#### [ASSIGNMENT]
The records sit below this line. Repeat all of them exactly.

#### [RECORDS FOR THIS EXERCISE]
______________________________
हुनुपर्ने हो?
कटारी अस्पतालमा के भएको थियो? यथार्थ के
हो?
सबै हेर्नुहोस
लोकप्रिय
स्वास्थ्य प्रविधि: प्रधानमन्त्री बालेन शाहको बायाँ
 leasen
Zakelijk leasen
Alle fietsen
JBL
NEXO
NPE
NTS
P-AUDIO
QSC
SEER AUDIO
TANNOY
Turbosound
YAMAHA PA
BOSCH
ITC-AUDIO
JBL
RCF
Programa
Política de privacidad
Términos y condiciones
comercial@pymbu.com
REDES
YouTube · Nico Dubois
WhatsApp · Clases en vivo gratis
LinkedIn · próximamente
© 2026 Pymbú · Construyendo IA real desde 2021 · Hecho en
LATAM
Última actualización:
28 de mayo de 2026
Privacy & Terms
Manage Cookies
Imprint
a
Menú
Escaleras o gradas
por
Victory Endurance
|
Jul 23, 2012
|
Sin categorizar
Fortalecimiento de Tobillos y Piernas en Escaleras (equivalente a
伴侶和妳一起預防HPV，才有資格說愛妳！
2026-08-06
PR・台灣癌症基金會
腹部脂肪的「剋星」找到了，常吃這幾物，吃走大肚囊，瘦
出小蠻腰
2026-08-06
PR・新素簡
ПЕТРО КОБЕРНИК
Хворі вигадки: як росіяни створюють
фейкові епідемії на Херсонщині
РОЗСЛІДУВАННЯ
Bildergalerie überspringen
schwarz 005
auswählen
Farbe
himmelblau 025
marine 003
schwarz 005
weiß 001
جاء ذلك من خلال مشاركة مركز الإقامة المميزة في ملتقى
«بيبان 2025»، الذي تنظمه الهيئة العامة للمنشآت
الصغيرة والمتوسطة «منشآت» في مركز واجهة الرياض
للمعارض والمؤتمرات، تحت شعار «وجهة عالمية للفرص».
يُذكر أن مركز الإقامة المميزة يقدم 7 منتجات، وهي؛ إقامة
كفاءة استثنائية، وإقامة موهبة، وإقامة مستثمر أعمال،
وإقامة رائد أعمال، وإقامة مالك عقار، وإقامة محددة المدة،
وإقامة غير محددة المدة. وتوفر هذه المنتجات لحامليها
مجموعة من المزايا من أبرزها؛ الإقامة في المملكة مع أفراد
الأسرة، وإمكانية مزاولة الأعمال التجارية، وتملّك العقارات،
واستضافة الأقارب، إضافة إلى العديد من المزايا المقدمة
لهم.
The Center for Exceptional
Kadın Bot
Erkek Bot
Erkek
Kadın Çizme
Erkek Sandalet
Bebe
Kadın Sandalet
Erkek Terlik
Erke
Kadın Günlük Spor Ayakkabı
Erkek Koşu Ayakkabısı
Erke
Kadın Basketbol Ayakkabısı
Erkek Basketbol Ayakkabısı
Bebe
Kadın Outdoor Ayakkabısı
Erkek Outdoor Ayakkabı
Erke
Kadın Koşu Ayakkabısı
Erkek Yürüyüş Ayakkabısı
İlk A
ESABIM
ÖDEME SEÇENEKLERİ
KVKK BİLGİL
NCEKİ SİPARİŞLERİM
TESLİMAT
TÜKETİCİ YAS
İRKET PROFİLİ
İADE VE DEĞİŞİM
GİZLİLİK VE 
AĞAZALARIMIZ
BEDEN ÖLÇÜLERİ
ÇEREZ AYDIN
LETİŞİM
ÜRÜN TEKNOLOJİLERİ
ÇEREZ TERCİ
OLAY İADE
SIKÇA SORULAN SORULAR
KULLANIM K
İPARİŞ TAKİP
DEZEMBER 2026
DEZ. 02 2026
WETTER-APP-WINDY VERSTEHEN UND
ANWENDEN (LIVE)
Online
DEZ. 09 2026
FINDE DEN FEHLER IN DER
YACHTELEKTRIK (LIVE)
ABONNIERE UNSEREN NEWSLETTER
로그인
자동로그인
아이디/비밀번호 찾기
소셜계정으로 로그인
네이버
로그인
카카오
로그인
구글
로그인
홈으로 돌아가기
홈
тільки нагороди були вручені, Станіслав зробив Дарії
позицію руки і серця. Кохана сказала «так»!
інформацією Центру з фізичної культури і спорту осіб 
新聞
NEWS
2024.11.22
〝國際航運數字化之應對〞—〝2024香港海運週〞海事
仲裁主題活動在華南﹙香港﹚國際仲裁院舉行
______________________________
#### [WRITTEN ANSWER]
हुनुपर्ने हो?
कटारी अस्पतालमा के भएको थियो? यथार्थ के
हो?
सबै हेर्नुहोस
लोकप्रिय
स्वास्थ्य प्रविधि: प्रधानमन्त्री बालेन शाहको बायाँ
 leasen
Zakelijk leasen
Alle fietsen
JBL
NEXO
NPE
NTS
P-AUDIO
QSC
SEER AUDIO
TANNOY
Turbosound
YAMAHA PA
BOSCH
ITC-AUDIO
JBL
RCF
Programa
Política de privacidad
Términos y condiciones
comercial@pymbu.com
REDES
YouTube · Nico Dubois
WhatsApp · Clases en vivo gratis
LinkedIn · próximamente
© 2026 Pymbú · Construyendo IA real desde 2021 · Hecho en
LATAM
Última actualización:
28 de mayo de 2026
Privacy & Terms
Manage Cookies
Imprint
a
Menú
Escaleras o gradas
por
Victory Endurance
|
Jul 23, 2012
|
Sin categorizar
Fortalecimiento de Tobillos y Piernas en Escaleras (equivalente a
伴侶和妳一起預防HPV，才有資格說愛妳！
2026-08-06
PR・台灣癌症基金會
腹部脂肪的「剋星」找到了，常吃這幾物，吃走大肚囊，瘦
出小蠻腰
2026-08-06
PR・新素簡
ПЕТРО КОБЕРНИК
Хворі вигадки: як росіяни створюють
фейкові епідемії на Херсонщині
РОЗСЛІДУВАННЯ
Bildergalerie überspringen
schwarz 005
auswählen
Farbe
himmelblau 025
marine 003
schwarz 005
weiß 001
جاء ذلك من خلال مشاركة مركز الإقامة المميزة في ملتقى
«بيبان 2025»، الذي تنظمه الهيئة العامة للمنشآت
الصغيرة والمتوسطة «منشآت» في مركز واجهة الرياض
للمعارض والمؤتمرات، تحت شعار «وجهة عالمية للفرص».
يُذكر أن مركز الإقامة المميزة يقدم 7 منتجات، وهي؛ إقامة
كفاءة استثنائية، وإقامة موهبة، وإقامة مستثمر أعمال،
وإقامة رائد أعمال، وإقامة مالك عقار، وإقامة محددة المدة،
وإقامة غير محددة المدة. وتوفر هذه المنتجات لحامليها
مجموعة من المزايا من أبرزها؛ الإقامة في المملكة مع أفراد
الأسرة، وإمكانية مزاولة الأعمال التجارية، وتملّك العقارات،
واستضافة الأقارب، إضافة إلى العديد من المزايا المقدمة
لهم.
The Center for Exceptional
Kadın Bot
Erkek Bot
Erkek
Kadın Çizme
Erkek Sandalet
Bebe
Kadın Sandalet
Erkek Terlik
Erke
Kadın Günlük Spor Ayakkabı
Erkek Koşu Ayakkabısı
Erke
Kadın Basketbol Ayakkabısı
Erkek Basketbol Ayakkabısı
Bebe
Kadın Outdoor Ayakkabısı
Erkek Outdoor Ayakkabı
Erke
Kadın Koşu Ayakkabısı
Erkek Yürüyüş Ayakkabısı
İlk A
ESABIM
ÖDEME SEÇENEKLERİ
KVKK BİLGİL
NCEKİ SİPARİŞLERİM
TESLİMAT
TÜKETİCİ YAS
İRKET PROFİLİ
İADE VE DEĞİŞİM
GİZLİLİK VE 
AĞAZALARIMIZ
BEDEN ÖLÇÜLERİ
ÇEREZ AYDIN
LETİŞİM
ÜRÜN TEKNOLOJİLERİ
ÇEREZ TERCİ
OLAY İADE
SIKÇA SORULAN SORULAR
KULLANIM K
İPARİŞ TAKİP
DEZEMBER 2026
DEZ. 02 2026
WETTER-APP-WINDY VERSTEHEN UND
ANWENDEN (LIVE)
Online
DEZ. 09 2026
FINDE DEN FEHLER IN DER
YACHTELEKTRIK (LIVE)
ABONNIERE UNSEREN NEWSLETTER
로그인
자동로그인
아이디/비밀번호 찾기
소셜계정으로 로그인
네이버
로그인
카카오
로그인
구글
로그인
홈으로 돌아가기
홈
тільки нагороди були вручені, Станіслав зробив Дарії
позицію руки і серця. Кохана сказала «так»!
інформацією Центру з фізичної культури і спорту осіб 
新聞
NEWS
2024.11.22
〝國際航運數字化之應對〞—〝2024香港海運週〞海事
仲裁主題活動在華南﹙香港﹚國際仲裁院舉行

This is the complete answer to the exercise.